All future Lotus models will eventually use electrification, said Popham, but in exactly what format has yet to be decided. “The focus for now is on replacing the products we’ve got today – the sports cars,” he said. “In a long time, Lotus has not had sight of what is required. You need a longterm plan, a product plan and a business plan locked down with investment. We have that plan locked in.”
Lotus will also look to leverage the “huge opportunity” it has from being part of such a large and well-resourced group as Geely, said Popham. This includes “design, engineering and manufacturing opportunities” and the potential for shared architectures for future models beyond sports cars, as well as investigating the future of its engine deal with Toyota, which continues harmoniously for now.
On the finances involved with Geely, Popham said: “We’re not talking tens or hundreds of millions, but billions.”
On the wider role Geely can play, he said: “All conceptual work and product planning management will sit at Lotus, but we can and will sub-contract packages back into Geely.
They have lots of technology capabilities, a design studio in Coventry, engineers in Sweden, Germany and China. We employed 150 engineers last year and will employ more this year while also using the resource in Geely.”
Early development work has now started on the new sports car architecture, which may not necessarily retain its current bonded and extruded aluminium base if a better option is available. It will be developed to meet regulations in China and North America from the beginning.
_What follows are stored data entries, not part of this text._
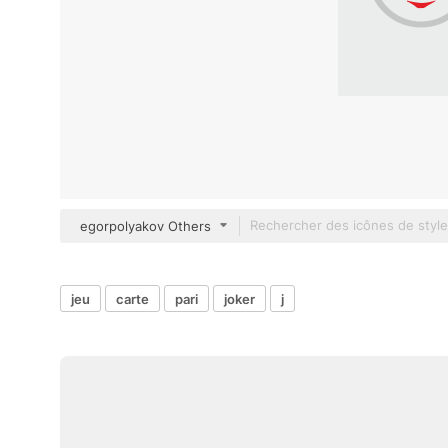
egorpolyakov Others
jeu
carte
pari
joker
j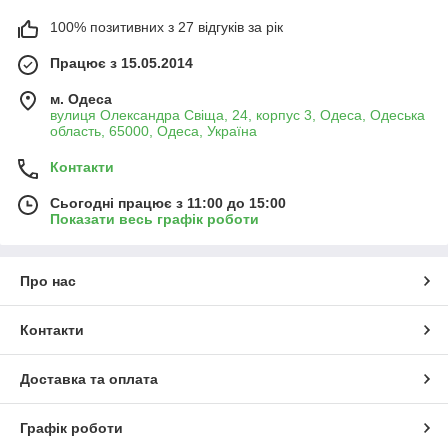
100% позитивних з 27 відгуків за рік
Працює з 15.05.2014
м. Одеса
вулиця Олександра Свіща, 24, корпус 3, Одеса, Одеська
область, 65000, Одеса, Україна
Контакти
Сьогодні працює з 11:00 до 15:00
Показати весь графік роботи
Про нас
Контакти
Доставка та оплата
Графік роботи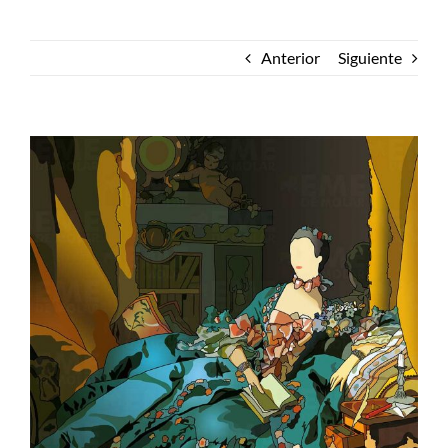
Anterior
Siguiente
Ver
imagen
más
grande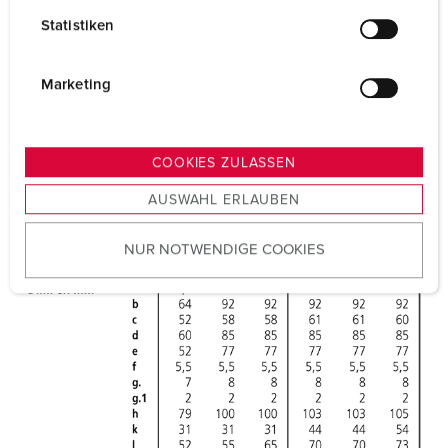
l
Statistiken
l
i
g
Marketing
u
n
g
COOKIES ZULASSEN
s
AUSWAHL ERLAUBEN
a
u
NUR NOTWENDIGE COOKIES
s
w
a
h
l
The Norfolk-based company is already expanding its Hethel headquarters, with plans approved for a new customer experience centre and museum. Lotus sold 1630 cars last year, but Popham said the capacity was around 5000. Hethel will remain the home of Lotus sports cars with associated investments to improve the facilities. The manufacture of future models, such as SUVs, will take place elsewhere.
Beyond sports cars, Popham said Lotus could enter “a number” of segments so long as all of its models retained the brand’s core DNA. He cited Porsche as a good example of how to grow. “Our DNA of driving dynamics, performance and lack of weight mean different things in different segments, but we’ll be renowned for them in the segments we’re in,” he said.
Popham added that future sports car models must take less time to make and be cheaper and more repeatable to produce as “the hours of build are too high”, while too many parts are used and their cost is also “too high”. This is the result of having architectures that have stayed in production for so long and a reason for Lotus’s inconsistent quality.